Interfaith minister Becker’s Heartwood (Flatiron, May 11.) uses her experiences in hospice work to look deeply into what it means to be mortal.

In the book, you mention a close family member died from Covid-19. Do you have any advice on to honor those in their final moments if you can’t be there physically?

Covid is the perfect test, in a way, of everything I’d been studying with the Zen monks who were teaching me to be with hospice patients. It was really a where-the-rubber-meets-the-road moment. Not just for individuals, but for society. One of the most important lessons I learned in the course of looking at death was to be fully present in the situation as it was—not as we hoped or dreamed it would be. We all have fantasies about the perfect white room with the white curtains, and dying peacefully like that—but sometimes it’s not, and that’s just the hard reality.

Was it hard to write about the more difficult moments in your hospice work?
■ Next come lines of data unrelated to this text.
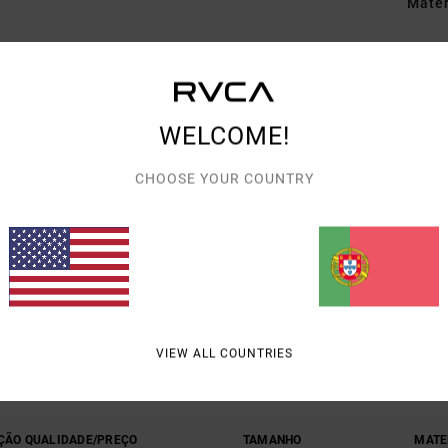
Mate
Envi
WELCOME!
CHOOSE YOUR COUNTRY
PONTUAÇÃO MÉDIA
5.0
/5
VIEW ALL COUNTRIES
BASEADO EM
1 AVALIAÇÕES VERIFICADAS
DESDE MAIO 2026
100% DOS NOSSOS CLIENTES RECOMENDAM ESTE PRODUTO
ÇÃO QUALIDADE/PREÇO
TAMANHO
MATE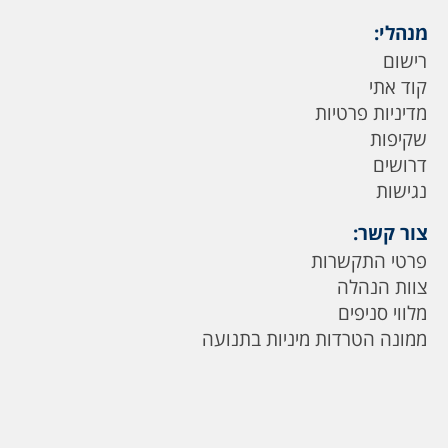
מנהלי:
רישום
קוד אתי
מדיניות פרטיות
שקיפות
דרושים
נגישות
צור קשר:
פרטי התקשרות
צוות הנהלה
מלווי סניפים
ממונה הטרדות מיניות בתנועה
I knew I wanted to write about what I was experiencing while I was with hospice patients or loved ones as they were dying. But I sort of set a rule for myself as a writer to not be writing in my head. As a writer we have a tendency to do that, to be constantly scanning the room for interesting details. I had to say to myself, “That’s not what this is about, this is about being fully present with this person in this moment.” Something happens when you make this intentional decision to be fully present, which is that afterwards you remember certain things almost as if it’s a perfect camcorder recording.

You write that, in moments where you’ve faced your own mortality, you’ve found “fleeting” peace but know you have more work to do.
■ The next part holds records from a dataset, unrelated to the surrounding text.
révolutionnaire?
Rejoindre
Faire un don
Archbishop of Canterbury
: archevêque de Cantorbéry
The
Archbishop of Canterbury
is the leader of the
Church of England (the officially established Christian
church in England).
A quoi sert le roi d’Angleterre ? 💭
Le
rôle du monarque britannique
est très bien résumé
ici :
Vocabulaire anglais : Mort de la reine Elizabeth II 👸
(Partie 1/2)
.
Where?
It makes sense looking at death that way to me because it’s so unpredictable. We don’t know when or how we will die, if it will be prolonged or happen in an instant. We all have to find the best way for ourselves to deal with the fears and anxieties. For me, that became a connection to meditation and mindfulness during the miscarriages that I had. Looking at the present moment and befriending it—whatever comes. It’s being kind to ourselves. Dropping the judgment of how we’re doing in that moment, and that’s an ongoing practice. I feel like a big message from the book is, can we really take on death awareness? That’s a radical shift in how we live our lives in the West considering how much we push death away. People who are sick or older are often out of sight. We put concrete liners around bodies so worms don’t get at them. We do all kinds of things to avoid the notion that we will die. This is a return to wisdom that accepts death.